Mahmood Sher-jan writes:
Put on your fancy hat and pour a mint julep: the annual spectacle of equestrian prowess and creative horse names is upon us. While this Saturday marks the 140th Kentucky Derby, another landmark event occurred earlier this spring in the bluegrass state: Kentucky entered the “data breach regulatory derby” and became the 47th state to enact a data breach notification law. If we were to handicap the race, this latest derby entrant is going to lose to Iowa’s recently-amended breach law, SB 2252. Next to Iowa’s new law, Kentucky is looking a bit coltish, if you will. Here’s why:
While Kentucky’s law is generally not as consumer-friendly or protective as many other states’ laws, Sher-jan does note one unusual and commendable aspect of the law:
While Kentucky’s laggard law lacks some punch, it has one wild-card element in the special attention it pays towards student data.
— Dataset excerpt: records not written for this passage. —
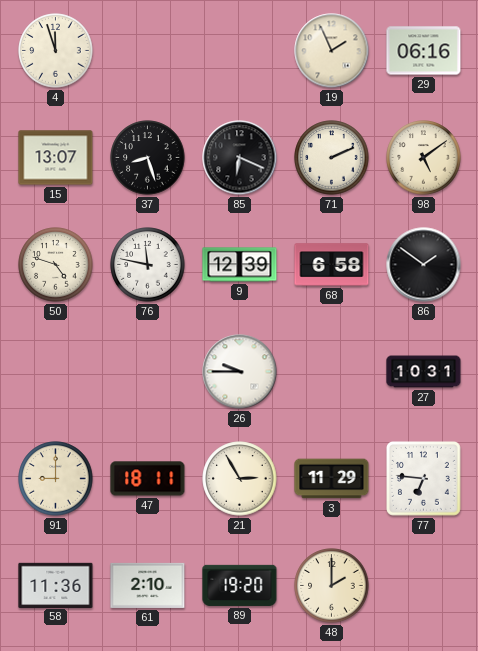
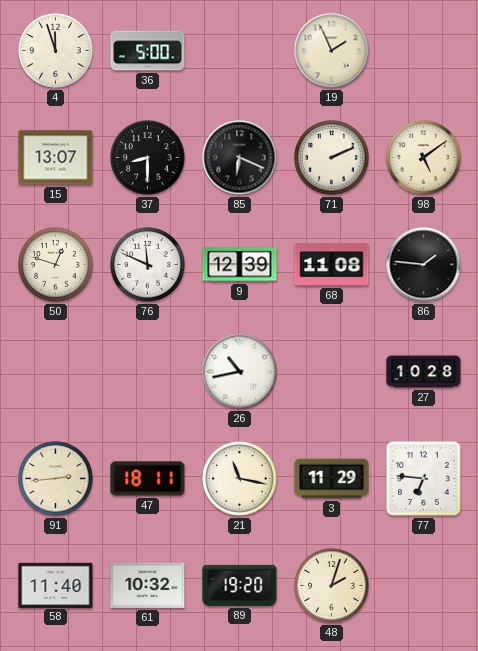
36: none -> 5:00
29: 06:16 -> none
37: 8:27 -> 8:30
50: 4:48 -> 12:48
76: 11:47 -> 11:49
68: 6:58 -> 11:08
86: 1:51 -> 1:46
26: 9:45 -> 10:43
27: 10:31 -> 10:28
91: 9:00 -> 2:44
21: 2:55 -> 11:17
58: 11:36 -> 11:40
61: 2:10 -> 10:32
48: 2:00 -> 2:03
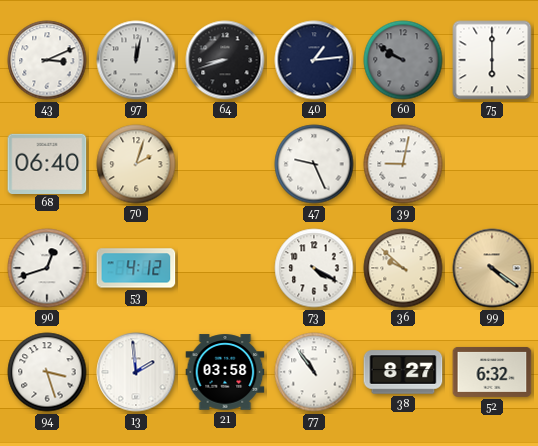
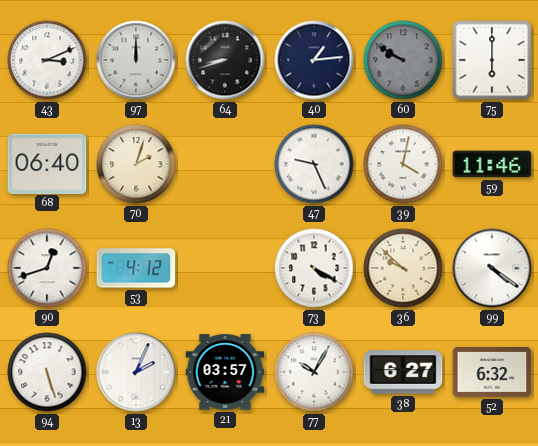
97: 12:02 -> 12:00
39: 9:02 -> 4:02
59: none -> 11:46
99 dial: champagne -> white
94: 3:27 -> 5:27
13: 1:59 -> 2:04
21: 03:58 -> 03:57
77: 10:54 -> 10:05
38: 8:27 -> 6:27
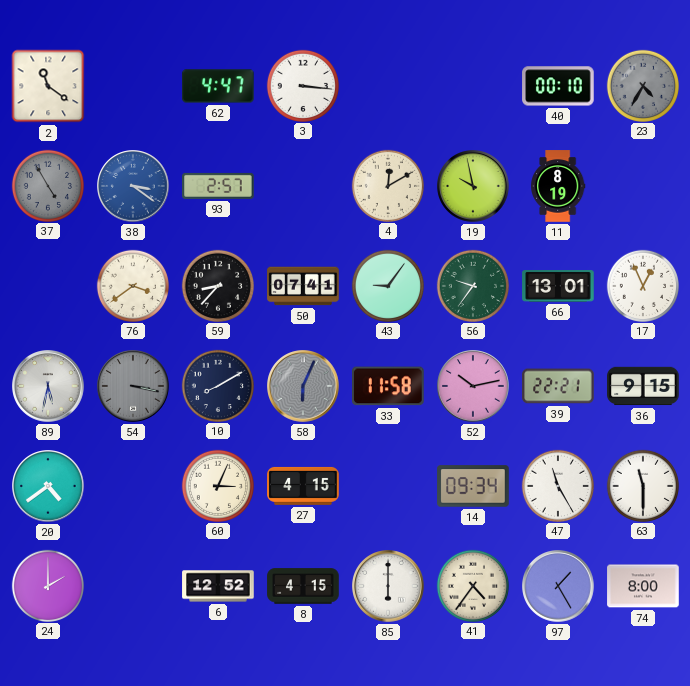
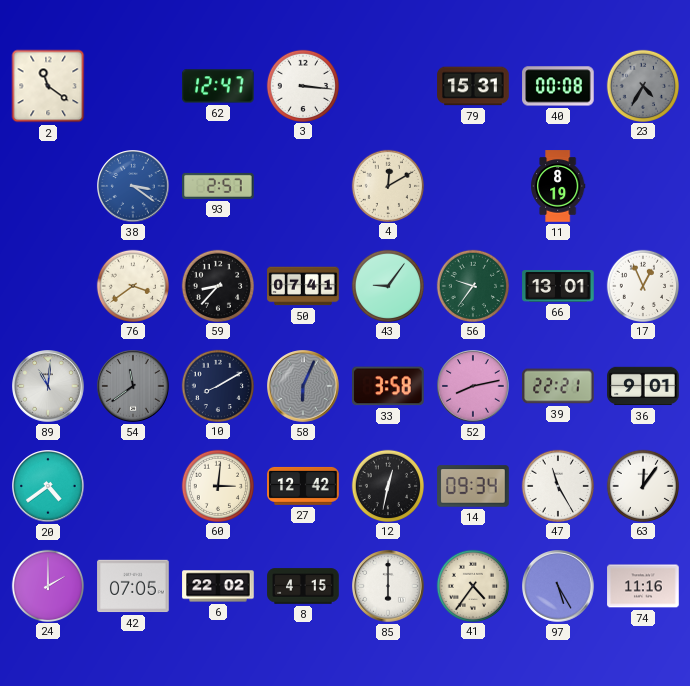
62: 4:47 -> 12:47
79: none -> 15:31
40: 00:10 -> 00:08
37: 4:55 -> none
19: 9:58 -> none
89: 5:32 -> 11:01
54: 3:17 -> 11:39
33: 11:58 -> 3:58
52: 10:13 -> 8:13
36: 9:15 -> 9:01
60: 3:04 -> 3:01
27: 4:15 -> 12:42
12: none -> 12:32
63: 11:30 -> 12:06
42: none -> 07:05
6: 12:52 -> 22:02
97: 1:25 -> 5:25
74: 8:00 -> 11:16
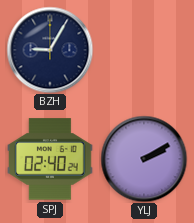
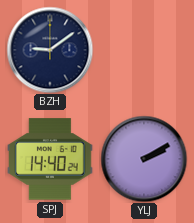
BZH: 9:05 -> 9:09
SPJ: 02:40 -> 14:40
Law Aims to Protect Student Data
As noted, the law extends special provisions aimed at protecting student data at both public and private educational institutions in the cloud. The National Law Review reports that for the purposes of the law, student data is defined as
any information or material, in any medium or format, that concerns a student and is created or provided by the student in the course of the student’s use of cloud computing services, or by an agent or employee of the educational institution in connection with the cloud computing services. Student data includes the student’s name, email address, email messages, postal address, phone number, and any documents, photos, or unique identifiers relating to the student.